## Source material
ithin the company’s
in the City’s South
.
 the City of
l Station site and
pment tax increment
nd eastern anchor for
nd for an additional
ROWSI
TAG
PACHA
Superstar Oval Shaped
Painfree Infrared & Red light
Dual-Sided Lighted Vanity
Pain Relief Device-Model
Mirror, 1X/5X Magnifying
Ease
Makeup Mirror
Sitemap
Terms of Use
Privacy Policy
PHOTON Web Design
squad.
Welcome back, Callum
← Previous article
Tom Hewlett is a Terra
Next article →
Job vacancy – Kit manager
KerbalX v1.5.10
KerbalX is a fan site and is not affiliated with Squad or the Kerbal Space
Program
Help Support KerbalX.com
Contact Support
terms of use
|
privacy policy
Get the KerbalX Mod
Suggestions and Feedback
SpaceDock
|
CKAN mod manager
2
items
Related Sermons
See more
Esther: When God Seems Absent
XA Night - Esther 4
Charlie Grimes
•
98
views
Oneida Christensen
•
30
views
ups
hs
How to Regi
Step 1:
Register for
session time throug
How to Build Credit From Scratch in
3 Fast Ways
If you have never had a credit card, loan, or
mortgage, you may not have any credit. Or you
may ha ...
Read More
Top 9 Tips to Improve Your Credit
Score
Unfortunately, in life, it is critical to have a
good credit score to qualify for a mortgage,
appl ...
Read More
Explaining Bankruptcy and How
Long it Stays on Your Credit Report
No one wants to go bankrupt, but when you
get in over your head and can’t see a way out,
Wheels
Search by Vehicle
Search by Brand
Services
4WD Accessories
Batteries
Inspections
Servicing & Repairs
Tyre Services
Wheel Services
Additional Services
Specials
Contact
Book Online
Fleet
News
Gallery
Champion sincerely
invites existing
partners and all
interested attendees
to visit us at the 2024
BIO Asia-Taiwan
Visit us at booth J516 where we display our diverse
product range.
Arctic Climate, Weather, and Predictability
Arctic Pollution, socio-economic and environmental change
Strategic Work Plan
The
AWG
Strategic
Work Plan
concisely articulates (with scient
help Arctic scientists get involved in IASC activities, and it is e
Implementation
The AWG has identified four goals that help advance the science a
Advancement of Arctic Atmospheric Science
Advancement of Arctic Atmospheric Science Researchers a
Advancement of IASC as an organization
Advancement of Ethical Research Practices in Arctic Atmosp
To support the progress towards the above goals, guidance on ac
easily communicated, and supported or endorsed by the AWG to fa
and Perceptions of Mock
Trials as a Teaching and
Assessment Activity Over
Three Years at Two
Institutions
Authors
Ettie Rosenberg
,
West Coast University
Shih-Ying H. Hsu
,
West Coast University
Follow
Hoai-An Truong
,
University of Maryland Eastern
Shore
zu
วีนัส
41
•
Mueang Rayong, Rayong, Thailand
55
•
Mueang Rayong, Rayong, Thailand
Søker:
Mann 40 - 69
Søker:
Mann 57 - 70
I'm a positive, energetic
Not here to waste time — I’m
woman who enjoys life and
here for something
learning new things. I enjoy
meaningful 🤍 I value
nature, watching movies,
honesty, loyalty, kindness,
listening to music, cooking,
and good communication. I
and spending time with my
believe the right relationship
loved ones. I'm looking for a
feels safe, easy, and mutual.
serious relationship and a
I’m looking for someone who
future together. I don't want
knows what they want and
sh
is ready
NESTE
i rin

## Activity
This exercise asks for the line with "To support the" and all lines after it through the end of the records above, retyped exactly and with nothing else.

## Answer box
To support the progress towards the above goals, guidance on ac
easily communicated, and supported or endorsed by the AWG to fa
and Perceptions of Mock
Trials as a Teaching and
Assessment Activity Over
Three Years at Two
Institutions
Authors
Ettie Rosenberg
,
West Coast University
Shih-Ying H. Hsu
,
West Coast University
Follow
Hoai-An Truong
,
University of Maryland Eastern
Shore
zu
วีนัส
41
•
Mueang Rayong, Rayong, Thailand
55
•
Mueang Rayong, Rayong, Thailand
Søker:
Mann 40 - 69
Søker:
Mann 57 - 70
I'm a positive, energetic
Not here to waste time — I’m
woman who enjoys life and
here for something
learning new things. I enjoy
meaningful 🤍 I value
nature, watching movies,
honesty, loyalty, kindness,
listening to music, cooking,
and good communication. I
and spending time with my
believe the right relationship
loved ones. I'm looking for a
feels safe, easy, and mutual.
serious relationship and a
I’m looking for someone who
future together. I don't want
knows what they want and
sh
is ready
NESTE
i rin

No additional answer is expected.